チャタム・ハウスは政府から独立した研究所です。国際問題に関する研究所としての見解や政策を表明することは勅許により禁じられており、また政府から補助金を受けることもありません。王立研究所になった際の勅許では、研究所の目的は、①国際政治学、国際経済学、国際法の発展に資すること、②国際問題に関する情報を提供し、講義、討論、書籍や報告書の刊行を通じて国際問題の研究を深めること、③国際問題の研究を促進し、国家や民族に関する情報や知識を共有し、上記の目的を効果的に実現するために必要なあらゆることを行なうこと、④イギリス帝国自治領における支部や委員会の設立を促進すること、と定められています。つまり、学問の発展、情報提供や情報の共有など、現実の政策の場面から一歩も二歩も身を引いたところで活動を行なうことが目指されているところであり、具体的な政策に直結する政策提言を行なうことはありません。

Chatham House Online Archiveには、チャタム・ハウスが発行する書籍、雑誌、会議録、報告書、パンフレット、発表資料等が搭載されています。これらはフルテキスト検索ができます。加えて、各国の政治家や識者を招聘して開催される会議や講演会の録音とその逐語記録が搭載されます(1966年以降)。これにより、これまで音声資料としてしか利用できなかった会議や講演会の記録が逐語記録を通して検索することができます。録音と逐語記録は紐付けされています。

過去の講演者には、ウィンストン・チャーチル、マハトマ・ガンジー、アーノルド・トインビー、ヘンリー・キッシンジャー、ウィリー・ブラント、ヴァーツラフ・クラウス、フランソワ・ミッテラン、ジャン・クロード・トリシェ、アムル・ムーサ、アンドレアス・パパンドレウ、ハンス・ブリックス、ケネス・カウンダ、ロマーノ・プローディ、ハイム・ヴァイツマン、ジャック・アタリ、ポール・カガメ、董建華など、世界の著名な政治家、外交官、知識人が名を連ねています。
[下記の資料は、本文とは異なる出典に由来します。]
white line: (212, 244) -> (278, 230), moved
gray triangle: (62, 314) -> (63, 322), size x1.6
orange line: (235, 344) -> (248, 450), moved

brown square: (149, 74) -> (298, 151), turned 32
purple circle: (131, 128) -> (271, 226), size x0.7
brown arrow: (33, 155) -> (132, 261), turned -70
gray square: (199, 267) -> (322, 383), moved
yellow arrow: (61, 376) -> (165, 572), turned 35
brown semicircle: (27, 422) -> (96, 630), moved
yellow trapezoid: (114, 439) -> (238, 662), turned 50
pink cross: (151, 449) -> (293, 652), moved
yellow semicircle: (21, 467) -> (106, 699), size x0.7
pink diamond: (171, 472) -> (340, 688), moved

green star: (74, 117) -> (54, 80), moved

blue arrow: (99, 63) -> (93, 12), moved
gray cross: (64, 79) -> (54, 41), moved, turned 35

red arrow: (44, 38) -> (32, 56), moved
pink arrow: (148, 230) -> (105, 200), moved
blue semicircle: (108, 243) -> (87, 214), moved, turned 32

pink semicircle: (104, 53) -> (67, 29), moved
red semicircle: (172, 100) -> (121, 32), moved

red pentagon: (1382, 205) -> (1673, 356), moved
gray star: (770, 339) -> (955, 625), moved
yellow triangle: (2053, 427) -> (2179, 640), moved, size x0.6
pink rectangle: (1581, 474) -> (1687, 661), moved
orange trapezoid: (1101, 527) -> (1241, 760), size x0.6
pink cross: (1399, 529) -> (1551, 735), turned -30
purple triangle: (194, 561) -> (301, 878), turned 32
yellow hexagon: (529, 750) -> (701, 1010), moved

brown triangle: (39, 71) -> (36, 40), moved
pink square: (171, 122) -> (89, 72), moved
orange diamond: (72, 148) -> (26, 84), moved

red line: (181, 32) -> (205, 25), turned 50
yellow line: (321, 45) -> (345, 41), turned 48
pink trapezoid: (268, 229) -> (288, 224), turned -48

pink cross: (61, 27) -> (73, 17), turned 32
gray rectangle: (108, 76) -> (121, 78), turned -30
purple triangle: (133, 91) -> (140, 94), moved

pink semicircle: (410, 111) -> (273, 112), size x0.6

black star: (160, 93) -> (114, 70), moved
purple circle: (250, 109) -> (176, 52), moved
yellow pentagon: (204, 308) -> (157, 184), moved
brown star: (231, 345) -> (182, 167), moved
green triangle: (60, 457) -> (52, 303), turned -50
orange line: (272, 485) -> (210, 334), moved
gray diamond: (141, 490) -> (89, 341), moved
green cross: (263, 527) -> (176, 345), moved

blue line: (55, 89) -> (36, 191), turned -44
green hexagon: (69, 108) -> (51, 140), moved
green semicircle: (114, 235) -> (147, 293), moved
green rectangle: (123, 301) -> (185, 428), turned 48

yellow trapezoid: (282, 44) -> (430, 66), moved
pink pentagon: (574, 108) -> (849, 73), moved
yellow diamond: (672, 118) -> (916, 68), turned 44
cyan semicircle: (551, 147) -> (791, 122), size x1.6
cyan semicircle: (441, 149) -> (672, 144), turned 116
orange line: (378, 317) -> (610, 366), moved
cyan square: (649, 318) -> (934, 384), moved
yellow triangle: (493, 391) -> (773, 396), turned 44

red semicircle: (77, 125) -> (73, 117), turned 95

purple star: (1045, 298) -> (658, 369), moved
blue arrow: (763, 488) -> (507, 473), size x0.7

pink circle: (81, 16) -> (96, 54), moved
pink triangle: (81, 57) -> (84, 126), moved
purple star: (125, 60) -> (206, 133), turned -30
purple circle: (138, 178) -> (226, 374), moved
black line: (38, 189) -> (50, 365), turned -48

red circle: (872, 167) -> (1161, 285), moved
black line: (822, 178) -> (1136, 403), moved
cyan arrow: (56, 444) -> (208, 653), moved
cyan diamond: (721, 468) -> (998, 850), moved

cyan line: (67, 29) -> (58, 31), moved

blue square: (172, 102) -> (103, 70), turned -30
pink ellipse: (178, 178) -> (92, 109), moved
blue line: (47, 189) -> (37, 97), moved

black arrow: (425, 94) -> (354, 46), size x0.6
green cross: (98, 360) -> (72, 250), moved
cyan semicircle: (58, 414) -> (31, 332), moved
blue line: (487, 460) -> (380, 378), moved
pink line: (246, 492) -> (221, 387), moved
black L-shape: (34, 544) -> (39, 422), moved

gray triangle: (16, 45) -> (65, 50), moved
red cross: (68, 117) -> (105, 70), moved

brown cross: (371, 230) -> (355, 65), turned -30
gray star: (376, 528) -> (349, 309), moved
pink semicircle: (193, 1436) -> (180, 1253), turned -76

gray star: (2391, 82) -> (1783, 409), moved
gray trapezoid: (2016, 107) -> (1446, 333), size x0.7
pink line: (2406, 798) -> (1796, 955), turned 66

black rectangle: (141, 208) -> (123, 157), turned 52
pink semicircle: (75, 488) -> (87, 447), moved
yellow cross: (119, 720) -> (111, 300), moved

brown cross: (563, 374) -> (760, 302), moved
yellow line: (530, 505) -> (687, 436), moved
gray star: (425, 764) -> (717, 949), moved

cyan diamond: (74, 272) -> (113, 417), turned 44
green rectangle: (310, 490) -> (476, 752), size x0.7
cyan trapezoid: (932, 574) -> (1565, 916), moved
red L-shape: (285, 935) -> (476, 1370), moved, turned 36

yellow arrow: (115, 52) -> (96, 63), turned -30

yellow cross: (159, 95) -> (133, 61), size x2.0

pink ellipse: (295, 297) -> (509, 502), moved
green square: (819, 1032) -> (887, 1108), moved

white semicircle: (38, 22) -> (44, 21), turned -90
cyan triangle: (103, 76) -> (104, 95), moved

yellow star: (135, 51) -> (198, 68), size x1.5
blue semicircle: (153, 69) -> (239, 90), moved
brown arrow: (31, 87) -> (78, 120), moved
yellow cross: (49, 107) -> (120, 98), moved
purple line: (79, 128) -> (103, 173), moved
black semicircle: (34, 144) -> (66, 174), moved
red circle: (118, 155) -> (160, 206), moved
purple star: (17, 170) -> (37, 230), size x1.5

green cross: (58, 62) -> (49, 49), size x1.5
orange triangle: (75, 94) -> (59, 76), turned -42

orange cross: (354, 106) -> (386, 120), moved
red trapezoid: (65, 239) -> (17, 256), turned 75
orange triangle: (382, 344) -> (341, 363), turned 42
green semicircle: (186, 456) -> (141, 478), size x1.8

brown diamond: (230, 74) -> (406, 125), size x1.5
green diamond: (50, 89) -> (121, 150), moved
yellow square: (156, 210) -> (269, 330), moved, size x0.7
チャタム・ハウスの資料は、最近のものはウェブサイトから入手できるものもあり、また書籍や雑誌なども比較的容易に入手できますが、録音資料を含む過去の資料はこれまで利用がチャタム・ハウスの資料室に保存されたまま、利用が閉ざされていました。Chatham House Online Archiveのリリースにより、門外不出の資料が日の目を見ることになり、世界トップクラスのシンクタンクの全貌が明らかになります。

◆データベースの構成

◎Module 1: 1920-1979

文字資料39万ページ、音声資料7万分(音声資料は1966年以降)

刊行物:

International Affairs, 1920-1979

The World Today, 1945-1979

British Yearbook of International Law, 1920-1967

Bulletin of International Affairs, 1925-1945

Survey of International Affairs, 1920-1963

Documents of International Affairs, 1928-1963

Chatham House Reports, 1920-1979

Chatham House Briefing Papers, 1920-1979

Chatham House Pamphlets, 1920-1979

Chatham House Books/monographs, 1920-1979

Review of the Foreign Press, 1939-1945

Refugee Survey, 1939-1945

Survey of Commonwealth Affairs, 1931-1962

Documents and Speeches of Commonwealth Affairs, 1953

Institute of Pacific Relations Conferences, 1926-1950s

British Commonwealth Relations Conferences, 1933-1965

会議・演説記録・録音(逐語記録), 1920-1979(録音は1966年以降)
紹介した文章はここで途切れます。